A.MARTÍNEZ - CAMBADOS
Peñas como “Cheghar e Encher” –el grupo pionero, entre cuyos miembros estuvo el ahora alcalde, Luis Aragunde– o “Unha Grande Chea” son ya una parte inseparable del paisaje de la Festa do Albariño.
Los lemas de las camisetas de estas y otras peñas suelen ser referencias humorísticas a temas de actualidad o al consumo del albariño, y con la finalidad de poner en valor todo ese torrente de creatividad, la asociación de comerciantes Cambados Zona Centro convoca un año más un concurso de camisetas.
Las peñas interesadas en participar pueden recoger las bases del concurso o inscribirse en las oficinas de Zona Centro, situadas en el edificio municipal de la calle Ourense. El último día para anotarse es mañana viernes, y hay que hacerlo antes de las 13 horas. Hay un premio de 600 euros y otro de 300 para las camisetas más originales.
¿Hay más ventas?
Durante la Festa do Albariño visitan Cambados miles de personas. Pero por otra parte aparcar en el centro es misión casi de locos. Por ello, los comerciantes realizan una valoración desigual del efecto del Albariño en las ventas, según el tipo de artículos que ofrezcan y la calle donde estén sus negocios.
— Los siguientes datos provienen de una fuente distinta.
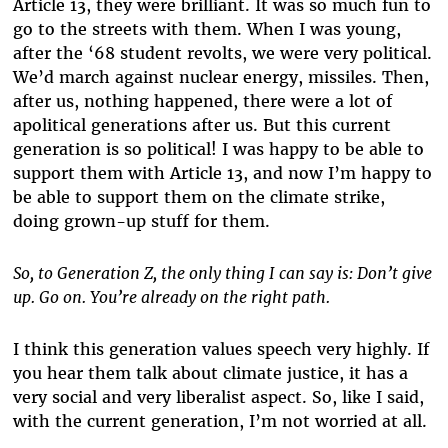
Article 13, they were brilliant. It was so much fun to
go to the streets with them. When I was young,
after the ‘68 student revolts, we were very political.
We’d march against nuclear energy, missiles. Then,
after us, nothing happened, there were a lot of
apolitical generations after us. But this current
generation is so political! I was happy to be able to
support them with Article 13, and now I’m happy to
be able to support them on the climate strike,
doing grown-up stuff for them.
So, to Generation Z, the only thing I can say is: Don’t give
up. Go on. You’re already on the right path.
I think this generation values speech very highly. If
you hear them talk about climate justice, it has a
very social and very liberalist aspect. So, like I said,
with the current generation, I’m not worried at all.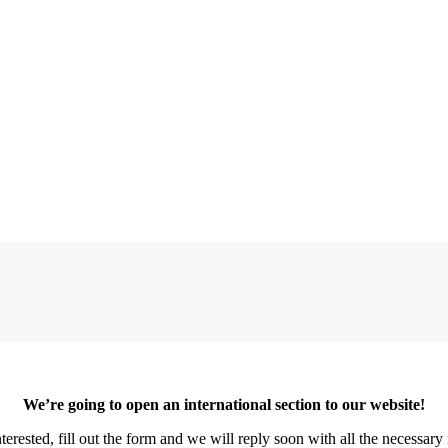
We’re going to open an international section to our website!
erested, fill out the form and we will reply soon with all the necessar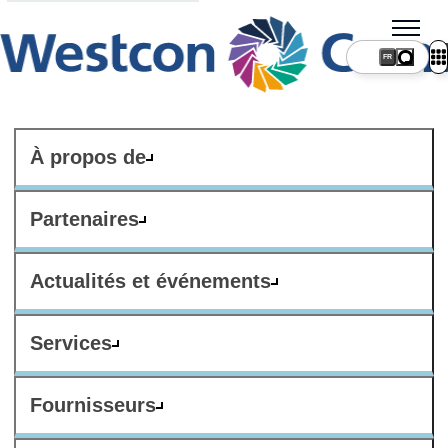
FR
À propos de
Partenaires
Actualités et événements
Services
Fournisseurs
Eva Rey, de Calzados Losada (Rúa Príncipe), afirma que las ventas sí suben algo durante el Albariño “porque aunque los turistas lo que más compran es vino y objetos de regalo, también suelen coger algo de calzado”. De hecho, cuenta que “la crisis sí que se notó al principio de verano, pero en julio el consumo repuntó algo por el turismo”.
María Pillado, de Mercería Celia (Avenida de Galicia) dice a su vez que “el Albariño no influye en las ventas. En lo que más se nota es en que la gente de aquí te viene el miércoles y ya se despide de ti hasta el lunes. Pero la valoración es igualmente positiva porque cuanto más dinero quede en el pueblo, mejor”.
Martina Núñez, de Parruliños (plaza Ramón Cabanillas) plantea que “los turistas siempre gastan algo, pero poca cosa, y la gente del pueblo estos días te viene menos porque no hay donde aparcar”. Finalmente, Beba Moldes, de la librería Contos (San Francisco) dice que “sí hay más afluencia de gente de fuera, y eso se nota en la venta de revista y prensa nacional”.